En dépit de la crise, la France connaît un boom de sa natalité, jamais atteint depuis 35 ans. Une exception européenne.

Qu’importe la récession et les aléas du chômage ! Malgré les craintes sur l’avenir et la morosité économique européenne, les Français goûtent aux joies de la maternité. Bien qu’on les dise pessimistes, ils continuent à faire des enfants !

830 000 nouveaux-nés ont vu le jour en France en 2009. Un record depuis le baby-boom des années 70. En Europe, la France fait figure d’exception. A l’heure où ses voisins européens connaissent une grave crise de la natalité, la France est devenue, avec l’Irlande, le pays le plus fécond du Vieux continent. Elle affiche un taux de fécondité (1) de 2,01 enfants par femme quand la moyenne européenne stagne à 1,5. On est loin du niveau mondial (2,7), mais, comparée à ses voisin européens ou à plusieurs pays d’Asie, la France se distingue ! Ainsi, l’Allemagne, l’Espagne, le Portugal, la Pologne, ou Singapour, Taïwan, la Corée du Sud, la Chine et le Japon comptent parmi les plus faibles taux de fécondité au monde. Avec en moyenne à peine plus d’un enfant par femme, ces pays ont bien du mal à assurer ne serait-ce que le maintient de leur population à son niveau actuel. A l’inverse, la population française s’accroît lentement et régulièrement, et compte 65 millions d’habitants, 10 millions de plus qu’il y a trente ans.

A quoi tient l’exception française ?

En France, « le coût d’un enfant est largement socialisé » souligne Pascale Breuil, chef des études démographiques à l’Institut national des statistiques et des études économiques (INSEE). L’existence des crèches, de la maternelle gratuite dès l’âge de trois ans, et d’allocations familiales incitatives apporte un réel soutien aux familles. Même si les modes de gardes des tout-petits restent insuffisants, la politique familiale apporte un bol d’air aux ménages.

Et la crise ? Les démographes craignaient qu’elle ne modifie les comportements des ménages. Forts des exemples passés, de la grande dépression des années 1930 et du choc pétrolier de 1973, ils avaient constaté que la conjoncture avait raréfié les naissances. De nouveau, lors de la crise économique de 1993, le taux de fécondité était tombé à son plus bas niveau de l’après-guerre. Cette fois, il n’en est rien. « Cela montre qu’en France, une naissance ne repose pas uniquement sur la conjoncture » souligne Pascale Breuil, de l’Insee.
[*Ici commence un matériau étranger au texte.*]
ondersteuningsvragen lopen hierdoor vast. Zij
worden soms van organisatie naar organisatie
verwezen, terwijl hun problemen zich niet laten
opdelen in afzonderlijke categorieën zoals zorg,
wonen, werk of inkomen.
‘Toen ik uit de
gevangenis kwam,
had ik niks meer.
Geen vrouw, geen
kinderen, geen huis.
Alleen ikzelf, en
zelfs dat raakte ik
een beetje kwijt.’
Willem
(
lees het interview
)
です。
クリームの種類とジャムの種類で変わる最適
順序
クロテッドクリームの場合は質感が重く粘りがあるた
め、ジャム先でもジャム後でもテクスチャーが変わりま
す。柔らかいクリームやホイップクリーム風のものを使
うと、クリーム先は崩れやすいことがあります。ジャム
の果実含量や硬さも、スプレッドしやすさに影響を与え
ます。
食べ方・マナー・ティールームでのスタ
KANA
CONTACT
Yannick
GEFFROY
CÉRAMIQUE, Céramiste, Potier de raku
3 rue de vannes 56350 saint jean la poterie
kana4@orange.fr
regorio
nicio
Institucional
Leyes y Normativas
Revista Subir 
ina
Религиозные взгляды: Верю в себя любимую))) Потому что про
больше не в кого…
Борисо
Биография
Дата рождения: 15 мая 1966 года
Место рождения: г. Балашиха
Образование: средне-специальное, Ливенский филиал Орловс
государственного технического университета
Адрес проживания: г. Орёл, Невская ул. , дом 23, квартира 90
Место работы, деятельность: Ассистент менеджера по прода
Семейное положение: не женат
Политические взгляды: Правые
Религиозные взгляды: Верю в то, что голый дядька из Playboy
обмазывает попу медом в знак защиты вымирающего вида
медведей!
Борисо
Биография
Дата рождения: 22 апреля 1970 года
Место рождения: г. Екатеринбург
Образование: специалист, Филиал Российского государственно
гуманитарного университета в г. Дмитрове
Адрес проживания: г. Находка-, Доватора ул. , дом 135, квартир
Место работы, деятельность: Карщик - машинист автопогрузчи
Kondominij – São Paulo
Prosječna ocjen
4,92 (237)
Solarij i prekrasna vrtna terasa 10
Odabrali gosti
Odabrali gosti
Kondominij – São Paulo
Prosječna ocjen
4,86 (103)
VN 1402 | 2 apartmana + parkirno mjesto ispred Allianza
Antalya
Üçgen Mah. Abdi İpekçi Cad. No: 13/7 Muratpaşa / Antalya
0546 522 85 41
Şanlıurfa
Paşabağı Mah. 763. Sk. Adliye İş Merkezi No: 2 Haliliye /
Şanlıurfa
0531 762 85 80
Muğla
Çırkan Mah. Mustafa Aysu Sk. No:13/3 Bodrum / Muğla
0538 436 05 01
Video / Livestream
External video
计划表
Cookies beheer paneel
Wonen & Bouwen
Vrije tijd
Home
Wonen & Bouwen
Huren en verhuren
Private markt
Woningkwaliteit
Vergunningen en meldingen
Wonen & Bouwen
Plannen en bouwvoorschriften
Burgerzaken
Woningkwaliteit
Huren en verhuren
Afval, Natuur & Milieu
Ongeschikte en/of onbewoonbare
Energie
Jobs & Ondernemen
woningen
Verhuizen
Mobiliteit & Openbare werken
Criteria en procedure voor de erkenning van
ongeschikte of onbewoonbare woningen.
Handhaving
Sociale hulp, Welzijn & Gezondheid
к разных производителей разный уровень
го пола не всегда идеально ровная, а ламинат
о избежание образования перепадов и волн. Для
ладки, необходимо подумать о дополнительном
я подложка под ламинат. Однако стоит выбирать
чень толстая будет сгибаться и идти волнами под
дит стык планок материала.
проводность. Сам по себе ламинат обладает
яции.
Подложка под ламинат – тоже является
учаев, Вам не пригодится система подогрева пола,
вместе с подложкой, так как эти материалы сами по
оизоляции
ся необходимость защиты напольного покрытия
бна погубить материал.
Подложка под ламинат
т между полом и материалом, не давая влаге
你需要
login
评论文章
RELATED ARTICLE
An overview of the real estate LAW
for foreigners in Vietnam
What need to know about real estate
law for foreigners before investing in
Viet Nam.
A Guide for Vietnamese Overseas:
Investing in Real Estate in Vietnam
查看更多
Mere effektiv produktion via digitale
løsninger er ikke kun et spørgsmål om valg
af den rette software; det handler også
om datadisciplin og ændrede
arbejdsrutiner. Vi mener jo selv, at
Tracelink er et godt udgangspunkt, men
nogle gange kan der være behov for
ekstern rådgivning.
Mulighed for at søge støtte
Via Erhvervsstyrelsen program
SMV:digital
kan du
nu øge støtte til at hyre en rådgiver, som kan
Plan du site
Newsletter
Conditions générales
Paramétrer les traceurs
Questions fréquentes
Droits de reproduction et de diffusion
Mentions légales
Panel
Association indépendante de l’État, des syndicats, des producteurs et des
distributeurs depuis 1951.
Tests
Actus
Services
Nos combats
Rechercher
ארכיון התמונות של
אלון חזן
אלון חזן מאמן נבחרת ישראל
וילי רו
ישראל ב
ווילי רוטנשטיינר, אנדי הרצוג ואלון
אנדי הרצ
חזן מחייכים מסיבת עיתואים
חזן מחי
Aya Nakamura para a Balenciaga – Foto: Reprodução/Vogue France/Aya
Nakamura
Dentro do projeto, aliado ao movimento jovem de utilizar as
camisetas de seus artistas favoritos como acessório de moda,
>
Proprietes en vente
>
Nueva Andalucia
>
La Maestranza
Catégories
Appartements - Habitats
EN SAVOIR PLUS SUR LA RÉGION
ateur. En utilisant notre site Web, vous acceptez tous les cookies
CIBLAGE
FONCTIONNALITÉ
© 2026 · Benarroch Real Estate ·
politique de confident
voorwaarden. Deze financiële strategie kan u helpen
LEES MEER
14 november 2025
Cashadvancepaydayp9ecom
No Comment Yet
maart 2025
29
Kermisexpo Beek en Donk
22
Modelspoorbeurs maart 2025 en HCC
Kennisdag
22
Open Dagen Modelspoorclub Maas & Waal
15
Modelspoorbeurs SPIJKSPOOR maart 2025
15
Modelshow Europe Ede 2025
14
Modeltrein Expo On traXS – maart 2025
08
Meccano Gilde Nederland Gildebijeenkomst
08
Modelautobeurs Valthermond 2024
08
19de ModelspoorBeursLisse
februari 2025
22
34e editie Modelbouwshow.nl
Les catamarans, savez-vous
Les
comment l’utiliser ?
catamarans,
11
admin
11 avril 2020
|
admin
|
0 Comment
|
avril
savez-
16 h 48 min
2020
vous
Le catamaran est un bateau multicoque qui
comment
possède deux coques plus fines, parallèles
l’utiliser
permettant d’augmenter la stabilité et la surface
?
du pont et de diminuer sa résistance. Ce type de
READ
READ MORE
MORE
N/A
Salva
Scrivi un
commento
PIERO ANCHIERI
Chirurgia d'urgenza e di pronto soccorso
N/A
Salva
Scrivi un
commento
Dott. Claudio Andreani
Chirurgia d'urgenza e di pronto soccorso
De nombreux pays nous envient la capacité des femmes françaises à concilier travail et maternité. Le seuil de deux enfants par femme a été franchi en 2010 et c’est aux femmes de plus de trente ans, donc en activité, qu’on le doit. Le constat est éloquent : ce sont les pays où les femmes travaillent le plus - le taux d’activité sur le marché du travail en France dépasse les 80% - qui obtiennent les taux de fécondité les plus élevés. A l’inverse, en Allemagne, où la population décline, il est à la fois difficile et mal considéré pour les femmes de mener de front emploi et vie de famille. Les récents efforts du gouvernement allemand pour tenter d’ouvrir des places de crèche et instaurer un innovant salaire parental dès le premier enfant n’ont pas encore porté leurs fruits. Dans de nombreux pays d’Asie, un modèle familial profondément traditionnel décourage aussi de nombreuses femmes. Pour certaines, il est clair que tomber enceinte signifie renoncer à sa carrière ! Contraintes à de rares exceptions près, de s’occuper exclusivement du foyer et des enfants, beaucoup de femmes asiatiques renoncent tout simplement à avoir des enfants. En France, le regard de la société, valorisant la maternité, contribue à encourager ce phénomène : l’image de la famille idéale, ancrée autour de deux enfants, perdure dans l’hexagone depuis l’après-guerre. D’ailleurs, une large majorité (83%) des jeunes de 16-29 ans (2) font de la fondation d’une famille leur priorité. Un signe de confiance, en dépit du pessimisme annoncé des Français !

(1) taux de fécondité : nombre moyen d’enfants que peut avoir une femme en âge de procréer.

(2) Selon une enquête de la Fondation pour l’innovation politique, un « think tank » français.